You can say some of the victims failed to take care of themselves. Certainly there are those who could have left did not. But many who stayed had no choice, or saw no choice, which is pretty much the same thing. They had no access to a car in which to flee, and even if they did they couldn’t fathom leaving behind their posessions. Doing so would have been tantamount to giving it away, and people’s desire to not lose what they have is often inversely correlated with how much they have to lose.

Then there were stories of those who left with less than they could have. One woman interviewed on TV said other guests at the hotel where she and her husband were staying before the storm packed up their cars and drove off, declining others’ pleas for rides despite the fact they had plenty of room. There is a special plane in Hell for people like that, and the Indignant Citizen will enjoy projecting molten piss into their screaming mouths in the next life.

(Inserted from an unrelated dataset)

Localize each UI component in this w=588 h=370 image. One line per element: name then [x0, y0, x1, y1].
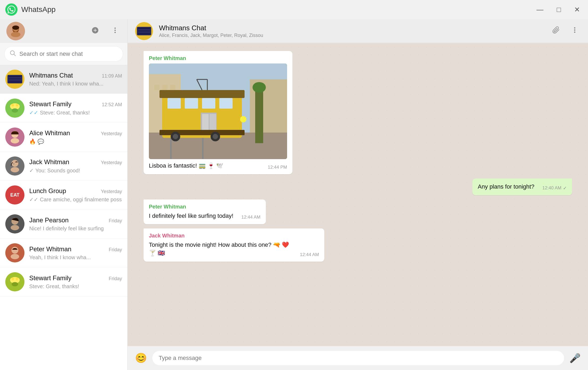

Socially, we have arrived at a crossroads. Forget for now whether or not to rebuild New Orleans and the fact that the Cheap Oil era just ended with a thud. Those are subjects for another day.

Katrina has exposed the canyon that separates the two sides of our society. One side grows in number while the other grows in wealth. How will we address this? Will we address it at all? In the answers to those questions lies the future of this country.

One final thought: The casinos along the Gulf, businesses to which many have-nots were drawn because the wages were decent and offered a chance to join the haves, were completely destroyed. Those jobs are gone. However a number of the casino companies have promised to pay their workers for 90 days, through November. Wal-Mart, on the other hand, that engine of the New Economy to which so many haves point as a beacon for growth and to which many have-nots have struggled in vain to get ahead; Wal-Mart, the largest retailer in the U.S.; Wal-Mart has generously offered its newly unemployed workers a whole three days’ pay.

The Indignant Citizen wonders how Barbara Bush would spin that.